(Saved data entries)

◆ ◆ ◆

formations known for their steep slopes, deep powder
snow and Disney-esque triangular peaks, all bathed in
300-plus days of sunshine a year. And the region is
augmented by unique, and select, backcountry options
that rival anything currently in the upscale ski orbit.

◆ ◆ ◆

In full and without alteration, write out the data above.

● **SOLUTION TO THE EXERCISE**:
formations known for their steep slopes, deep powder
snow and Disney-esque triangular peaks, all bathed in
300-plus days of sunshine a year. And the region is
augmented by unique, and select, backcountry options
that rival anything currently in the upscale ski orbit.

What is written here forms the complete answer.